▶ DATA SUPPLIED:

========

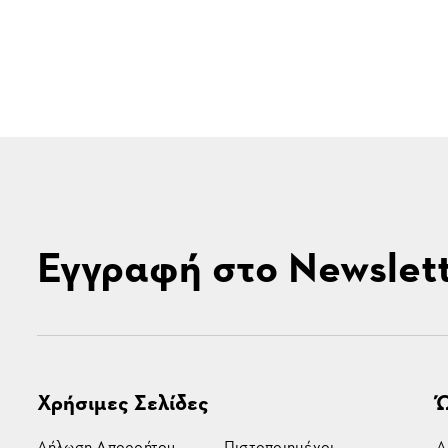
Εγγραφή στο Newslet
Χρήσιμες Σελίδες
Ώ
Δήλωση Απορρήτου
Πιστοποιημένοι
Δ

========

▶ EXERCISE PROMPT: Every line of the listing should be repeated exactly; no picture should appear.

▶ EXERCISE RESULT:
Εγγραφή στο Newslet
Χρήσιμες Σελίδες
Ώ
Δήλωση Απορρήτου
Πιστοποιημένοι
Δ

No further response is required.